ICBC Injury Claims, Trials and Disbursements

Generally speaking it can be very expensive to bring an ICBC injury claim to trial in British Columbia.  I’m not talking about lawyers fees here.  There are many very well qualified personal injury lawyers in BC who handle ICBC injury claims on a ‘contingency basis’ and most Plaintiffs with a good claim have the luxury of shopping around finding a lawyer that is the right fit for them.  What I’m referring to is the actual out of pocket cost of bringing a case to trial in the British Columbia Supreme Court.  These are called ‘disbursmemnts’.
Most ICBC injury claims focus heavily on the nature and extent of car accident related injuries.  To properly present such a case in court expert opinion evidence is necessary.  Doctors are entitled to charge fees for providing this service and these fees can quickly get into the thousands of dollars, particularly with complex injury cases such as brain injury claims and chronic pain disorders.  Other fees, such as court filing fees, witness fees, process servers fees, photocopying expenses (these can quickly add up particularly in ICBC jury trials where multiple copies of all exhibits must be made) are also commonly incurred.
Most lawyers that advance ICBC injury claims on a contingency basis fund the disbursements to bring the case to trial.  After judgement the court has certain powers set out in the Rules of Court to award the victorious party their ‘costs and disbursemnts’.  If the parties can’t agree on which disbursements were reasonable an application can be made to the Court to make a ruling.
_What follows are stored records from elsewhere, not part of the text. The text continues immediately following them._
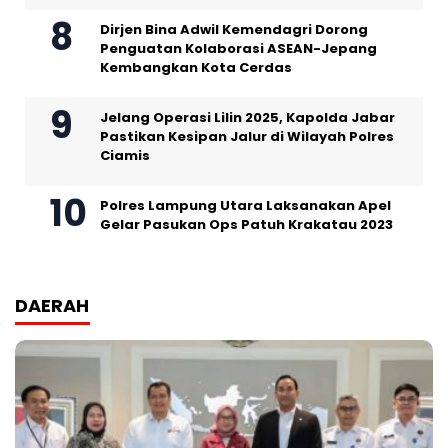
Dirjen Bina Adwil Kemendagri Dorong
Penguatan Kolaborasi ASEAN-Jepang
Kembangkan Kota Cerdas
Jelang Operasi Lilin 2025, Kapolda Jabar
Pastikan Kesipan Jalur di Wilayah Polres
Ciamis
Polres Lampung Utara Laksanakan Apel
Gelar Pasukan Ops Patuh Krakatau 2023
DAERAH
Reasons for judgment were released today dealing with the issue of ‘reasonable disbursements’ following a BC personal injury claim.  Some of the more interesting expenses allowed, from my perspective, were 3 MRI scans paid for privately through Canadian Medial Imaging.  These were allowed because “(a doctor) clearly did recommend an MRI to try to assess the cause of (the Plaintiff’s) ongoing problems”.  Also, the Trust Administration Fee (a fee lawyers must charge in BC when opening a new file) was held to be reasonable and the Defendant was ordered to pay this cost.  
While this judgement does not create any new law it is worth reviewing to see the types of expenses that are sometimes incurred in prosecuting ICBC injury claims and to see how the BC Supreme Court deals with the issue of reimbursement of these expenses.  If you are advancing an ICBC injury claim in the BC Supreme Court you should keep judgement such as this one in mind when deciding what expenses you will incur while preparing your case for trial.